4. I finished my poem for Jiri at noon and by 3PM was already back on the coast. The waves rolled in like answers to the SAT. The sky was overcast as Emily Dickinson’s wardrobe. In one poem, she uses the phrase “body of work” in a suggestive manner. In another, she uses her own hair as an escape mechanism. “That would take years to learn,” I said after I read it the first time. Then I went and taught my beard to speak French. Even as I shaved it later on, you could hear the diminutive “mon dieu”s ringing and ringing out from the vicinity of my newly-shorn chin.
5. When I finished my poem for Jiri, I read that Tomaz Salamun one about the Rhode Island-Connecticut basketball game. He goes on to describe the three-point shot as “the period to end all sentences.” After that, I read an account of someone’s normal day, except it’s written in Middle English. In it, some rather intelligent armies clash by night: no you are, Matthew Arnold! The waves outside were like tasteless suppers. The sky was overcast as hotel/motel management. The painter in the story was just beginning a new series—it’s of women and men stricken with heartburn, searching over these high plains for effective relief, stat.
6. When I finished my poem for Jiri, I was to going to leave the café and play video games. Instead, I stayed there and thought about Vancouver while some girls in back celebrated. Later, I was supposed to attend a party, but instead fixed a tire that I myself had flattened. When would my fave pen run out?, I wondered. When would the winning streaks end? Outside, the waves rolled in like introductory offers. The sky was overcast as tiresome metaphors. An actor played all the parts himself to a theater of empty seats. Rapturous applause. Unanimous victory. Anyone could be this country’s next great general.
7. When I finished my poem for Jiri, I found myself in someone else’s poem entirely. First, I was at a World Series that never happened, deliberately spilling beer on my own self. Next, I was at the abandoned air strip of an Arctic village. “Hello,” I said to the natives, but they only greeted me with looks of woe and sorrow. Then it changed the subject abruptly to where I was an academic fluent in German. “Gutentach, Lebensweisheitspielerei”: what was I saying? I don’t know about that, but the assembly I was addressing loved it. Vigorously they applauded as I went backstage, where I noticed the part in my hair had changed and was mortified.

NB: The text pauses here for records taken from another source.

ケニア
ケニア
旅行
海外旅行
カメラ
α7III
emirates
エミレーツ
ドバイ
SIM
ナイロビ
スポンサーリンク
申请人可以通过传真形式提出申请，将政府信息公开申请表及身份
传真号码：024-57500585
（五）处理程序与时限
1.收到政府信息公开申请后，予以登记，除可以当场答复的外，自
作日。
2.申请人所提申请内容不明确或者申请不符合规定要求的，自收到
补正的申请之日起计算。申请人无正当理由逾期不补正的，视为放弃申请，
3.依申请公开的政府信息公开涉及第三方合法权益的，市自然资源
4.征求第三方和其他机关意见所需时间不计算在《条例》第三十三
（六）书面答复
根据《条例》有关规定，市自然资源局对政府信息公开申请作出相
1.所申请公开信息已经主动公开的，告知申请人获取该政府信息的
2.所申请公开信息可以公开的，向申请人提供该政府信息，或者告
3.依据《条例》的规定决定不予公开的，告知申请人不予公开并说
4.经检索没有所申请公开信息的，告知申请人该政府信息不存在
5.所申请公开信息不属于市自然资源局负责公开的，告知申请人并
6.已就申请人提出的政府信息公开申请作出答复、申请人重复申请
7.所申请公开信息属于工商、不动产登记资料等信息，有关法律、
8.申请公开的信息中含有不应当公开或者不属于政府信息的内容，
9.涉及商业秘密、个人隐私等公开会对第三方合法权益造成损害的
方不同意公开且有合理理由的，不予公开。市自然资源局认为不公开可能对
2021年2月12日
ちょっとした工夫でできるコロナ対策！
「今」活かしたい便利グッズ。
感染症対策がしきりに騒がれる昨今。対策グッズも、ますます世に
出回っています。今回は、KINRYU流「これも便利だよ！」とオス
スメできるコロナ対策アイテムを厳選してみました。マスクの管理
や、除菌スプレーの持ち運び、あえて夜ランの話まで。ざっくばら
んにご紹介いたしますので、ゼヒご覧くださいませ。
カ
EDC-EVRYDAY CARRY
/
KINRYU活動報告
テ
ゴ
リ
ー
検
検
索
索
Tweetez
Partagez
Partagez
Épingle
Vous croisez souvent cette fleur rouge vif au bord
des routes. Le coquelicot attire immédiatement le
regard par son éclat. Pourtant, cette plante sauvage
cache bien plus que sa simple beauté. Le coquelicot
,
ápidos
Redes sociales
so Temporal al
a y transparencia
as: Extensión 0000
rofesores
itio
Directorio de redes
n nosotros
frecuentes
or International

8. When I finished my poem for Jiri, I found the part in my hair had changed from left to right. Strangely, it was not a symbol at all—but only an everyday occurrence. Under it, my face looked panic-stricken and screwed-up, war-torn and history-laden. Turning to my poems, I saw they were all signed “Anon,” “Anon,” “Anon.” My phone number slowly disappeared from the book. And even now I saw I had a cleft chin, a cleft lip, even a cleft note. Grasping the conductor’s baton, I turned to the orchestra, which waited with holy optimism. They needn’t have even known their instruments that day, they were so rife with inspiration—or, literally, a “breathing into.”

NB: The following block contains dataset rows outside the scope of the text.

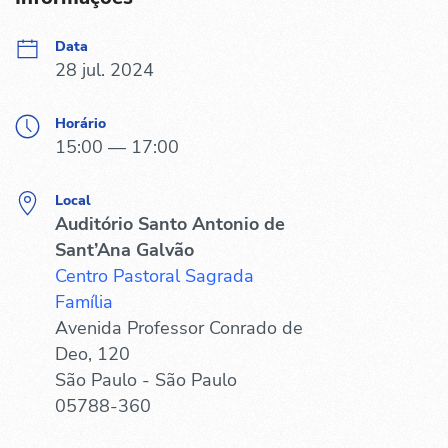
Data
28 jul. 2024
Horário
15:00 — 17:00
Local
Auditório Santo Antonio de
Sant’Ana Galvão
Centro Pastoral Sagrada
Família
Avenida Professor Conrado de
Deo, 120
São Paulo - São Paulo
05788-360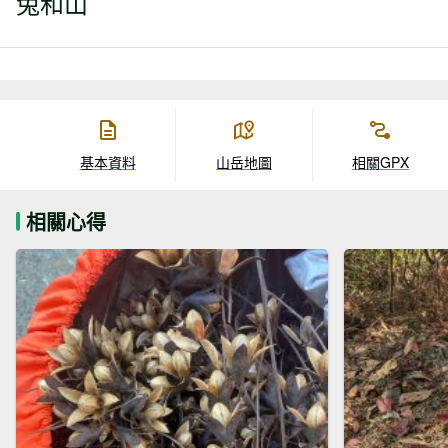
兔和山
基本資料
山岳地圖
相關GPX
相關心得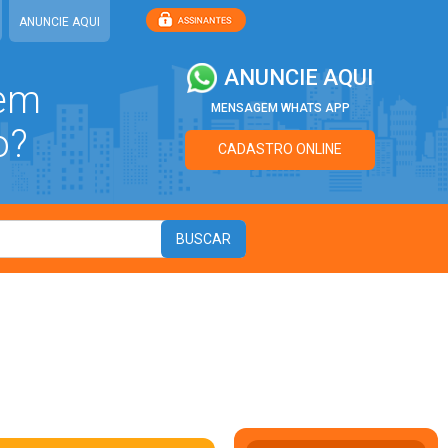
ANUNCIE AQUI
ANUNCIE AQUI
 em
MENSAGEM WHATS APP
o?
CADASTRO ONLINE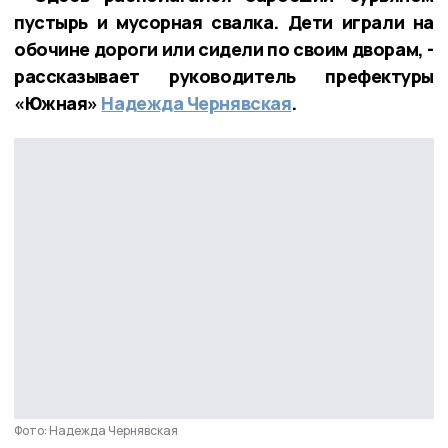
пустырь и мусорная свалка. Дети играли на
обочине дороги или сидели по своим дворам, -
рассказывает руководитель префектуры
«Южная»
Надежда Чернявская
.
Фото: Надежда Чернявская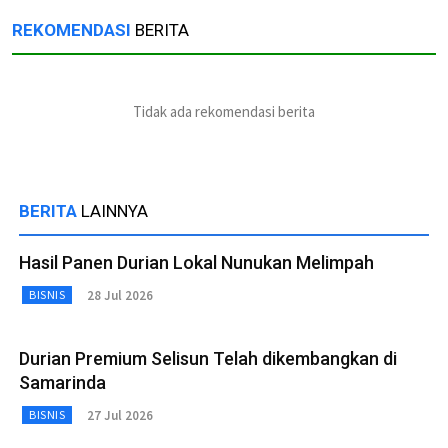
REKOMENDASI
BERITA
Tidak ada rekomendasi berita
BERITA
LAINNYA
Hasil Panen Durian Lokal Nunukan Melimpah
28 Jul 2026
BISNIS
Durian Premium Selisun Telah dikembangkan di
Samarinda
27 Jul 2026
BISNIS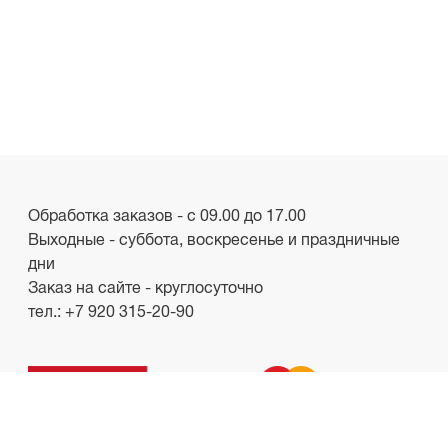
Обработка заказов - с 09.00 до 17.00
Выходные - суббота, воскресенье и праздничные
дни
Заказ на сайте - круглосуточно
тел.:
+7 920 315-20-90
ООО «Лакби»
Россия, г. Смоленск, пр-кт. Гагарина, д.19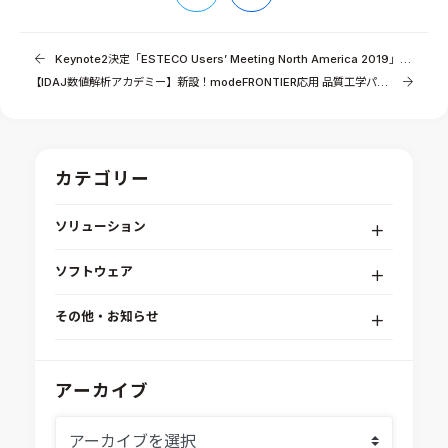
Keynote2決定「ESTECO Users’ Meeting North America 2019」開催のご案内
【IDAJ数値解析アカデミー】新設！modeFRONTIER応用 品質工学パラメータ設計編
カテゴリー
ソリューション
デジタルエンジニアリングプラットフォーム
ソフトウェア
RPA（自動化）・最適化・機械学習
Simcenter STAR-CCM+
組込みソフトウェア開発プラットフォーム
その他・お知らせ
Aras Innovator
安全性・信頼性分析
イベント情報
EASA
MILS/SILS/HILSプラットフォーム
IDAJからのお知らせ
アーカイブ
modeFRONTIER
システムシミュレーション
採用情報
VOLTA
熱流体解析
Ansys SCADE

9. When I finished my poem for Jiri, I also wrote one like Hesiod, Theogony. In it, “The God of Breakfast Cereals wedded the Goddess of Commuter Radio, who then bore the Gods of Electric Razor Technology and Business Casual along with the Goddesses of That Not-So-Fresh Feeling and also Fast-Acting Relief.” Later on, “The God of Post-Game Analysis, along with his cronies Empty Rhetoric and Retarded Catch-Phrase, raped the Goddess of Acute Observation, who then bore The God of My Creative Powers, a sickly waif tormented constantly by Nervous Temperament and Boston’s Offensive Woes.” Outside, the waves rolled in like scenic end tables. The sky was overcast as women, conspirators in causing difficulty.